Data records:
=== Begin Enclosure ===

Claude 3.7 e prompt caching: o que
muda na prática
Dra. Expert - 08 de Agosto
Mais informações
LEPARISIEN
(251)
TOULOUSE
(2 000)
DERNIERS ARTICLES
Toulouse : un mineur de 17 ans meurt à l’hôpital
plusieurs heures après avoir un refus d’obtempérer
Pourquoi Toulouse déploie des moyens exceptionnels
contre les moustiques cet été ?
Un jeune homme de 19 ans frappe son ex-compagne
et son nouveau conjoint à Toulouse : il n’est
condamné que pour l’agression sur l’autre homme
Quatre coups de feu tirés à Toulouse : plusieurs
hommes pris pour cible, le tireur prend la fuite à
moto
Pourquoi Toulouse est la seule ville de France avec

=== End Enclosure ===
=== Begin Enclosure ===

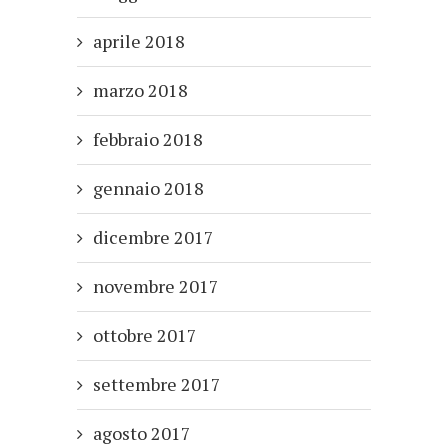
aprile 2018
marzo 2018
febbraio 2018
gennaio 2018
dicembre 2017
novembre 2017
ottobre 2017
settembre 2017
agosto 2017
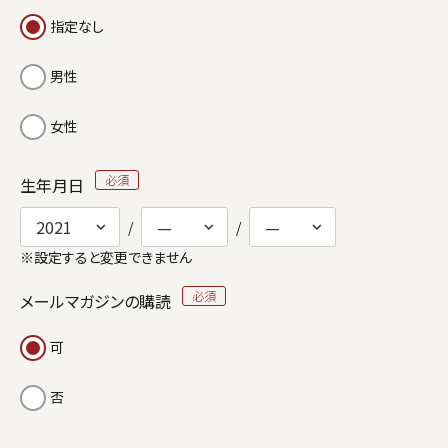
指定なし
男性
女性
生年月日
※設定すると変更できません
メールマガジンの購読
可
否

=== End Enclosure ===
=== Begin Enclosure ===

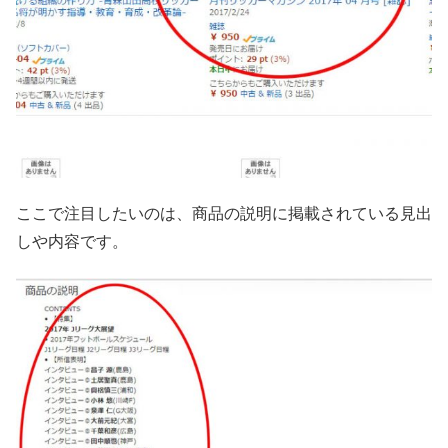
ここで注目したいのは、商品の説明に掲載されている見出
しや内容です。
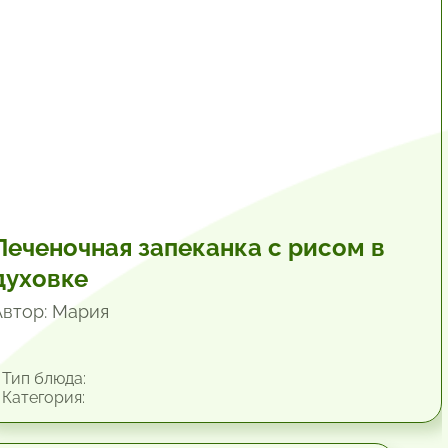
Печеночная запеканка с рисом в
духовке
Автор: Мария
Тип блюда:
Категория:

=== End Enclosure ===

- [Work task] Looking at the records above, which lines contain "Pourquoi"? Copy those lines.

- [Task result]
Pourquoi Toulouse déploie des moyens exceptionnels
Pourquoi Toulouse est la seule ville de France avec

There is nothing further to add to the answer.